» PROBLEM REQUIREMENTS
Give as output the line that contains "Saint-Symphorien-Des-Bois : découvrir", followed by every remaining line of the entries, unchanged and with nothing added.

*** RECORDS FOR THIS TASK ***

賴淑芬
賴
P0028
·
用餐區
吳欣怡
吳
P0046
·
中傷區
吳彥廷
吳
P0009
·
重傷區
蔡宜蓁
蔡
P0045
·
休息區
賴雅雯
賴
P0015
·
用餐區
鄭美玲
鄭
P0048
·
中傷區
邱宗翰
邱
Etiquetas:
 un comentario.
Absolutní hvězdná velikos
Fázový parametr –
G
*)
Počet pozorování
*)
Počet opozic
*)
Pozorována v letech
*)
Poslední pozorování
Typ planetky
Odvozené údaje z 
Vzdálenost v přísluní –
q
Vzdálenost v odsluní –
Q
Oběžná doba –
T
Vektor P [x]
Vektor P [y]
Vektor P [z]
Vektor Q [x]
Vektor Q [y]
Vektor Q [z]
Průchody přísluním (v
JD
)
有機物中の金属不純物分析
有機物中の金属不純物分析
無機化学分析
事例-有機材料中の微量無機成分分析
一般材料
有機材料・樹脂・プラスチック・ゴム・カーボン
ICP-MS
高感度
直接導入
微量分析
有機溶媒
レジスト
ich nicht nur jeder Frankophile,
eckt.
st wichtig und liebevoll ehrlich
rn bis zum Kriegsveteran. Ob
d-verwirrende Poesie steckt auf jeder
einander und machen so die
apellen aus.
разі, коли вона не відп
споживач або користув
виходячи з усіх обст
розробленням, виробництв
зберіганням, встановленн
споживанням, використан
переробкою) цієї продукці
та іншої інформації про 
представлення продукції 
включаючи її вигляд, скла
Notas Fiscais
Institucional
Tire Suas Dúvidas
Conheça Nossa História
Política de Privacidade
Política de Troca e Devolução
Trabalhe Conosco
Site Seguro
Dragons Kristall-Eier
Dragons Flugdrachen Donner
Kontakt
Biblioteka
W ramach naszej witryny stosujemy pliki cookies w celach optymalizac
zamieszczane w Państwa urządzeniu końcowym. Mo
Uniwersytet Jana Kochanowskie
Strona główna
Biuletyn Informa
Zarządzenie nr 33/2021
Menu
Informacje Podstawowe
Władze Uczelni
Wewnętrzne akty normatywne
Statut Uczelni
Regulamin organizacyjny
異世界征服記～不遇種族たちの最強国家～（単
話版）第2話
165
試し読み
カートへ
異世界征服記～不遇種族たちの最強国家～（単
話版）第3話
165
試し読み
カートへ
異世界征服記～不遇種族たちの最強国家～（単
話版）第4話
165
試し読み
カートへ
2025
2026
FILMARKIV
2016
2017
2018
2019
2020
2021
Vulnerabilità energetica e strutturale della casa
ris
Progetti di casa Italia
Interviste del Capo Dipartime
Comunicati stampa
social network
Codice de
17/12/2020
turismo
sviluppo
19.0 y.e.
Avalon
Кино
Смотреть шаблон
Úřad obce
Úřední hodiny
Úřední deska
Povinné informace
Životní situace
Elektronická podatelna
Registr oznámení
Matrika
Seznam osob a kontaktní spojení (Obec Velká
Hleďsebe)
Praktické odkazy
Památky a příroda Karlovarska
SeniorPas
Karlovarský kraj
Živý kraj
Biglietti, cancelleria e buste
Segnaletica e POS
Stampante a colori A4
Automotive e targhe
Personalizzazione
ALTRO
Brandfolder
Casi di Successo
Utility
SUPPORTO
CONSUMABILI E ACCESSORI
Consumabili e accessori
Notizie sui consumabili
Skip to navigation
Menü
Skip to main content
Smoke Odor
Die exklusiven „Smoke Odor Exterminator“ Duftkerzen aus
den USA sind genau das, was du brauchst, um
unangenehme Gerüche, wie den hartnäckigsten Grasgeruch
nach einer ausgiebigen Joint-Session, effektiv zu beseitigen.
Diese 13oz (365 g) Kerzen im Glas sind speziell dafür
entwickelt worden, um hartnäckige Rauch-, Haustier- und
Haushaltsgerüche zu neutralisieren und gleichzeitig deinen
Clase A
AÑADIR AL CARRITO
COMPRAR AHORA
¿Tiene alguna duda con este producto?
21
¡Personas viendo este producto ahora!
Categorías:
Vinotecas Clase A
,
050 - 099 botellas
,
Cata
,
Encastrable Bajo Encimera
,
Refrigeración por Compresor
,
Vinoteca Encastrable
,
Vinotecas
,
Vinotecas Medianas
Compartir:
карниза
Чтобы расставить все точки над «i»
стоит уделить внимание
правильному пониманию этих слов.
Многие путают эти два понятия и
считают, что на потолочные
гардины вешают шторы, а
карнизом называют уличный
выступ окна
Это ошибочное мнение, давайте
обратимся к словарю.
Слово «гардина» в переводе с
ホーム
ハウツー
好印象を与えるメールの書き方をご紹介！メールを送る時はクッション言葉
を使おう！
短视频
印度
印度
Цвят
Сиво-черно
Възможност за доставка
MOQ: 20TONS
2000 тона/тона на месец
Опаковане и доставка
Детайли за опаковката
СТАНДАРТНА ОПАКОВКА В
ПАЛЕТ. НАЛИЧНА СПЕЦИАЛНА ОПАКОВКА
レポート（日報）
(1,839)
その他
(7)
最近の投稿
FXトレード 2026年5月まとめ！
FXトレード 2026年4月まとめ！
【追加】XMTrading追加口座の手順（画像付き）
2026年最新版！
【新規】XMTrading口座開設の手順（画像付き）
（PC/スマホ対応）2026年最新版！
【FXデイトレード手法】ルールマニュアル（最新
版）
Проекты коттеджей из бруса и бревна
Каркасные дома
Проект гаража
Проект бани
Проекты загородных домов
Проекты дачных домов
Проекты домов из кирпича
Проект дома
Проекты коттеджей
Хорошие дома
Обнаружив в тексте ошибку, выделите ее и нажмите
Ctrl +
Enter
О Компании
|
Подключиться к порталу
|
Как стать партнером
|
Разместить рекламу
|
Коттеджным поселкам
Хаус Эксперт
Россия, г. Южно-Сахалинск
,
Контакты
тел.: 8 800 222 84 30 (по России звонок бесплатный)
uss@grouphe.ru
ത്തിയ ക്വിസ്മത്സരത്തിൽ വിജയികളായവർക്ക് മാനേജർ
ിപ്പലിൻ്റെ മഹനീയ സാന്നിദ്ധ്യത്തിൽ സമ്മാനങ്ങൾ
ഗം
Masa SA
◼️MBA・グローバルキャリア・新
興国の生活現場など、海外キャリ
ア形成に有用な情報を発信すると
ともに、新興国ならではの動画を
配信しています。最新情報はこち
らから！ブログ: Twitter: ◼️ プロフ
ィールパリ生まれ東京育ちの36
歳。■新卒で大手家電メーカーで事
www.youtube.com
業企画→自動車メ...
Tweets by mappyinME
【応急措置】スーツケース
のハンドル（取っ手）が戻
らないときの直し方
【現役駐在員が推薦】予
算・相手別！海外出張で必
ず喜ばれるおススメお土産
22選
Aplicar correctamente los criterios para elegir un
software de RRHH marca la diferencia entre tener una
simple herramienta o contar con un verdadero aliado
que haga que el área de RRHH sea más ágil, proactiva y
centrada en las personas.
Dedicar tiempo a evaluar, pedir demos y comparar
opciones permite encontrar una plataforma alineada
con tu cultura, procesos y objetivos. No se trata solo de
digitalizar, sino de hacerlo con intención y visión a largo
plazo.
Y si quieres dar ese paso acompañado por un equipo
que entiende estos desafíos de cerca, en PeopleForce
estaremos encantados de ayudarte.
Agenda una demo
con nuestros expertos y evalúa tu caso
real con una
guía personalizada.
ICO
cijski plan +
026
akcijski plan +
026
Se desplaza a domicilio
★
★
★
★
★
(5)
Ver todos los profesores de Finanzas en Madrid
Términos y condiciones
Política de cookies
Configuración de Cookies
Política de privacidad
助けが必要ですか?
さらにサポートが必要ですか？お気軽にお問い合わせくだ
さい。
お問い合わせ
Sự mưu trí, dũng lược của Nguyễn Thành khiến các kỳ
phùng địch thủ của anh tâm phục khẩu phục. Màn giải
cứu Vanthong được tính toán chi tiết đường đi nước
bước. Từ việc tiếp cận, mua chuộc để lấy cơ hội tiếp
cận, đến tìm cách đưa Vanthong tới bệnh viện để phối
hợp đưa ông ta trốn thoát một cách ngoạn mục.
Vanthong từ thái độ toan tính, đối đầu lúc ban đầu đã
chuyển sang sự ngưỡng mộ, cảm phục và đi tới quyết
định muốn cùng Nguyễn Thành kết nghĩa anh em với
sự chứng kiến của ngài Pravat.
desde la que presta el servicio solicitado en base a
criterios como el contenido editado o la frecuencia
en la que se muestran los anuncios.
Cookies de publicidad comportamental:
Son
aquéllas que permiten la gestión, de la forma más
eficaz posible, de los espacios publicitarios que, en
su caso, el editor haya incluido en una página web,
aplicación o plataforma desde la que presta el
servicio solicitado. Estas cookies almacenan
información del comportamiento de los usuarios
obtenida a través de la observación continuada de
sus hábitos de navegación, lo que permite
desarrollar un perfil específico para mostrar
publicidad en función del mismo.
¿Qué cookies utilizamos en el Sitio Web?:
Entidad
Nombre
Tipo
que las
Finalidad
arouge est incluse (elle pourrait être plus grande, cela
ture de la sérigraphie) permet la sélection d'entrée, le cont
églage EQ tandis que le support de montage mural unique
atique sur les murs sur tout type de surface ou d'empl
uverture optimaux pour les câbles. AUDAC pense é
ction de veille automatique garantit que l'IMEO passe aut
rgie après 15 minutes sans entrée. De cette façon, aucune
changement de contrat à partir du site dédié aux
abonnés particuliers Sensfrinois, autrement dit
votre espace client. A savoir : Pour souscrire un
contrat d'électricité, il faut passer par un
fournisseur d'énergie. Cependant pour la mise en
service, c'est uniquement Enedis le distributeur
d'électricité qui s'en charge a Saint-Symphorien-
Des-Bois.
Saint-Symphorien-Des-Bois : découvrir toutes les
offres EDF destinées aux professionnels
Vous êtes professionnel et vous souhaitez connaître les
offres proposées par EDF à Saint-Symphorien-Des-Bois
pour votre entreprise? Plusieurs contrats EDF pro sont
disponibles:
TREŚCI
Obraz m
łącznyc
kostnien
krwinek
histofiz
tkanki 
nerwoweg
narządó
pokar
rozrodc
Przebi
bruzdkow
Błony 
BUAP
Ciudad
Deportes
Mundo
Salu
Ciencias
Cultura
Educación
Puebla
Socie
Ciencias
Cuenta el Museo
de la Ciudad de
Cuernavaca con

***

» ANSWER FOR THIS EXERCISE
Saint-Symphorien-Des-Bois : découvrir toutes les
offres EDF destinées aux professionnels
Vous êtes professionnel et vous souhaitez connaître les
offres proposées par EDF à Saint-Symphorien-Des-Bois
pour votre entreprise? Plusieurs contrats EDF pro sont
disponibles:
TREŚCI
Obraz m
łącznyc
kostnien
krwinek
histofiz
tkanki 
nerwoweg
narządó
pokar
rozrodc
Przebi
bruzdkow
Błony 
BUAP
Ciudad
Deportes
Mundo
Salu
Ciencias
Cultura
Educación
Puebla
Socie
Ciencias
Cuenta el Museo
de la Ciudad de
Cuernavaca con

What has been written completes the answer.